What if a sinner is an empty person
we’re tempted to fill with our own anger
not to have to face our own empty inside
from which we hide or through which we grow.
What if sin is so not supposed
to lead just to anger but also to empathy,
not just rejection, but also affection —
to see in another’s hell
the struggle we all know all too well.

Sin is supposed to constitute a challenge
to both the one who sins
and the follower of God in the way of Jesus,
and everyone wins only if no-one loses.
For the one, the sinner, sin is the challenge
not to excuse or justify behavior,
but to grow through experience.
For the other, the follower of God,
the challenge of sin is not to excuse or justify
any sense of separation—the feeling of being
any different than—
to always remember,
“That is something I would could do too.”

What if sins are signs pointing to that
for which we were created
that we’re missing.

The Greek word for sin, you remember,
comes from a verb meaning to miss the target.

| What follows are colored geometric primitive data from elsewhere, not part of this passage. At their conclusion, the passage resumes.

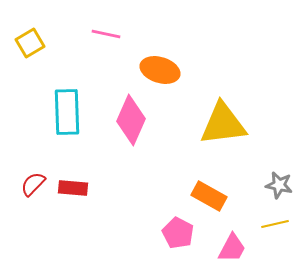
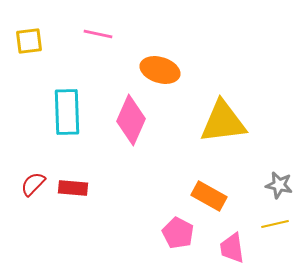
pink line: moved 8 px left
yellow square: moved 1 px left, 2 px up; rotated 24 degrees clockwise
yellow triangle: moved 2 px up
pink trapezoid: rotated 144 degrees clockwise
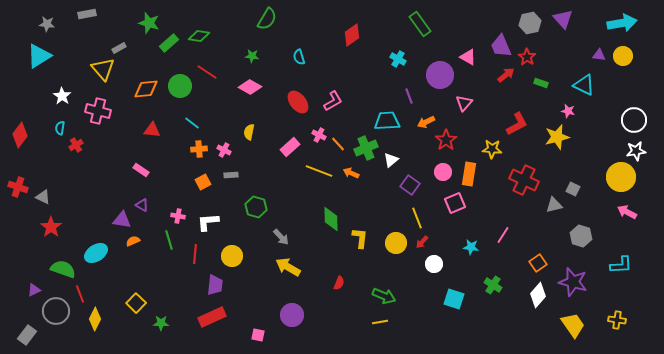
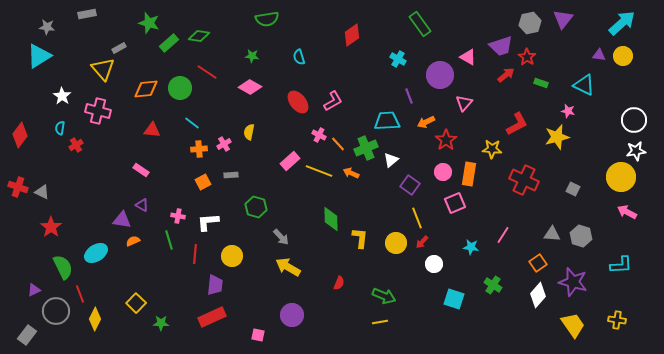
green semicircle at (267, 19): rotated 50 degrees clockwise
purple triangle at (563, 19): rotated 20 degrees clockwise
cyan arrow at (622, 23): rotated 32 degrees counterclockwise
gray star at (47, 24): moved 3 px down
purple trapezoid at (501, 46): rotated 85 degrees counterclockwise
green circle at (180, 86): moved 2 px down
pink rectangle at (290, 147): moved 14 px down
pink cross at (224, 150): moved 6 px up; rotated 32 degrees clockwise
gray triangle at (43, 197): moved 1 px left, 5 px up
gray triangle at (554, 205): moved 2 px left, 29 px down; rotated 18 degrees clockwise
green semicircle at (63, 269): moved 2 px up; rotated 45 degrees clockwise
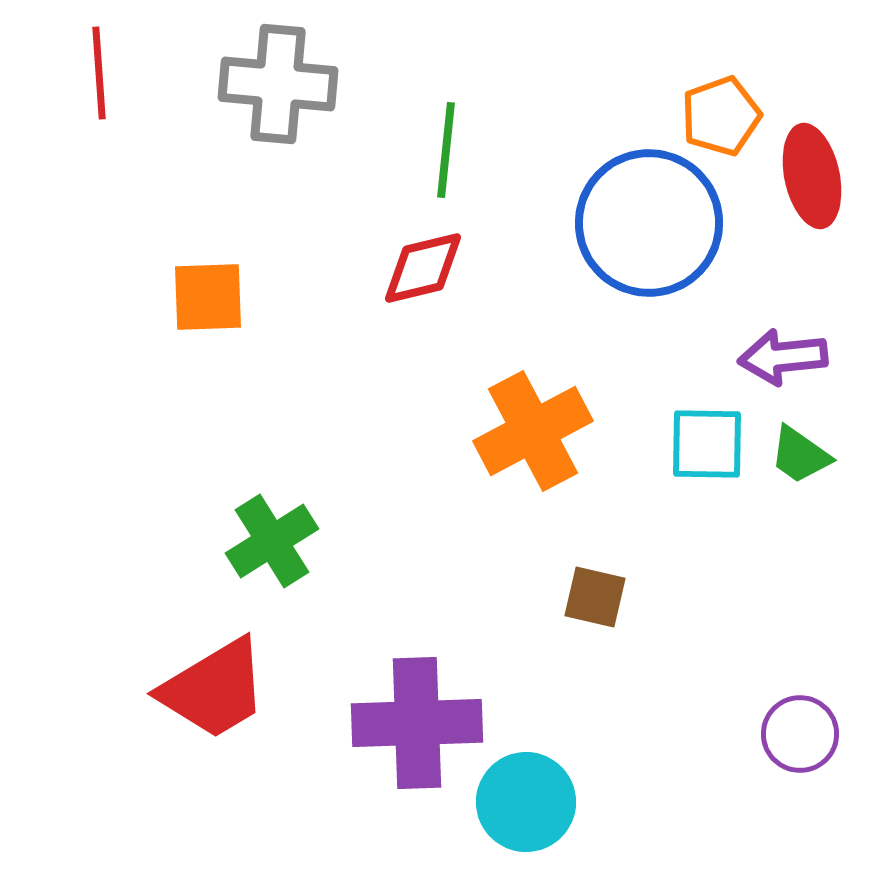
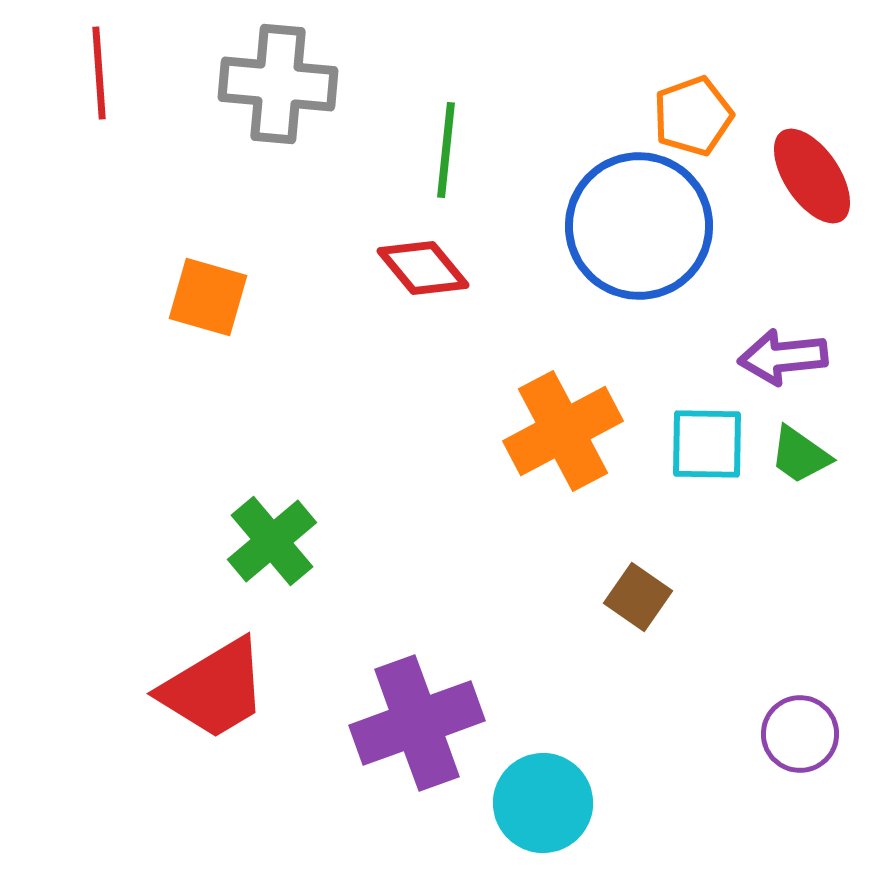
orange pentagon: moved 28 px left
red ellipse: rotated 22 degrees counterclockwise
blue circle: moved 10 px left, 3 px down
red diamond: rotated 64 degrees clockwise
orange square: rotated 18 degrees clockwise
orange cross: moved 30 px right
green cross: rotated 8 degrees counterclockwise
brown square: moved 43 px right; rotated 22 degrees clockwise
purple cross: rotated 18 degrees counterclockwise
cyan circle: moved 17 px right, 1 px down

There is supposed to be a deep pleasure
integral to living out our conscience in relationship and commitment,
and a terrible loss to pleasure without principle.

It’s not excuse the sin.
Heaven forbid.
It is critical for us as followers of God in the way of Jesus
to prophetically condemn.
It’s not the cliché hate the sin, love the sinner,
because I’m not even sure what that really means—
other than that it makes it all about them.
It’s not extenuating circumstances
(because extenuating implies justifying and condoning
and we’re not doing that),
but it is the discipline of seeing a more holistic context—
for the person who sins,
and the systems in which we all turn our blind eyes to sin,
and for the temptation to feel like we’re different than they are—
a more holistic context that includes
holding on to clear perspectives on what is unjust
on what is exploitive on what is abusive
but with love and grace for us all.

It’s as Bryan Stevenson,
the lawyer who wrote the book Just Mercy
(which you should read)—
now out as a movie (which you should see)—
it’s as Bryan Stevenson said,
“Each of us is more than the worst thing we’ve ever done.”

Have I been explicitly, crystal clear?
Because it is a very dangerous thing for me
as a white man
a middle-aged white man
to say anything about lust or sin
that might in any way come across as an excuse—
a justification
for abusive behavior.
But it is also a very dangerous thing for anyone
to set themselves up as judge
thinking themselves to be anything other than a sinner themselves.

May we walk the line
in the manner of the one
in whom the fullness of God was pleased to dwell
full of truth and grace—
and never the one at the expense of the other.